Las cábalas no se revelan y ellos dos lo sabían, pero cada uno se convirtió en cábala del otro. Encontraron en estar juntos la forma de llevar al Primavera a ser campeón.
Cada que estuvieron juntos en la misma fila, en la misma tribuna, en el mismo estadio, el Primavera ganó. Fue así como se pidieron formas de contactarse: correos electrónicos, cuentas en redes sociales, teléfonos, hasta dirección de la casa.
Empezaron a viajar juntos detrás de su pasión. El Primavera se hizo invencible en cada estadio que visitaba, pero era porque ellos lo siguieron donde jugó.
Y aunque viajaron mucho, se dedicaron canciones, conversaron noches enteras, se dieron desayunos con cruasán, durmieron juntos en aviones y buses, cantaron juntos la misma canción, nunca en la vida se dijeron lo que sentían, nunca en la vida se confesaron amor.
Su amor era el Primavera, su amor era la tribuna, la bola rodando en el campo, la ilusión; y aunque ambos se miraban en silencio, el beso solo llegó cuando el club salió campeón.
Fueron muchos los abrazos que se dieron y mucha la lluvia que los mojó, muchos fueron los kilómetros recorridos, muchas las noches que la sintió.

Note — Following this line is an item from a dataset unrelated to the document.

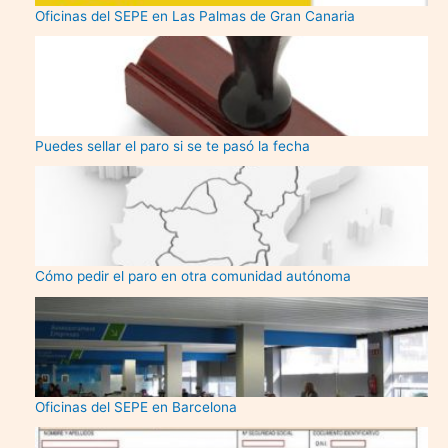
Oficinas del SEPE en Las Palmas de Gran Canaria
Puedes sellar el paro si se te pasó la fecha
Cómo pedir el paro en otra comunidad autónoma
Oficinas del SEPE en Barcelona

Eran las siete de la noche, ella estaba ahí, sentada en la misma fila, con el celular en la mano. Él llegó tarde, silencioso, cubriéndose del frío con una chompa con los colores del Primavera. Ella lo miró, él la miró. Ese era el momento, era perfecto. El Primavera se iba a jugar la final que cambiaría su historia, él quería que su historia cambiara junto a ella.
La miró a los ojos, a esos cafés ojos, ella sonrió. Él sonrió en silencio, la miró, cerró los ojos, estiró los labios, ella lo sintió.
Ambos cerraron los ojos y no se tocaron, ella tiró un beso al viento y él lo recibió. Fue esa su táctica esa noche, guardando distancia, muriendo de nervios, de ansiedad.
Llegó el primer gol.
Se abrazaron en silencio, se miraron, los corazones les palpitaron. El club estaba más cerca y ellos sabían que podía ser su momento. Anhelaron un segundo gol.
La lluvia empezó a caerles, él la vio mojada, con la sonrisa a viva voz, con ganas de seguir alentando, le tomó la mano y luego lo atesoró. El segundo gol llegó.
El Primavera salió campeón y ellos, ellos en silencio, en medio de la celebración, unieron sus labios como lo anhelaban desde las noches en que se leían, en que se dedicaban canciones, en que compartían desayunos. Como lo anhelaban desde que empezaron a viajar juntos, en que se encontraron en la tribuna por primera vez, como lo anhelaban desde el momento en que se convirtieron en cábala, en sonrisa, en alegría, en pasión.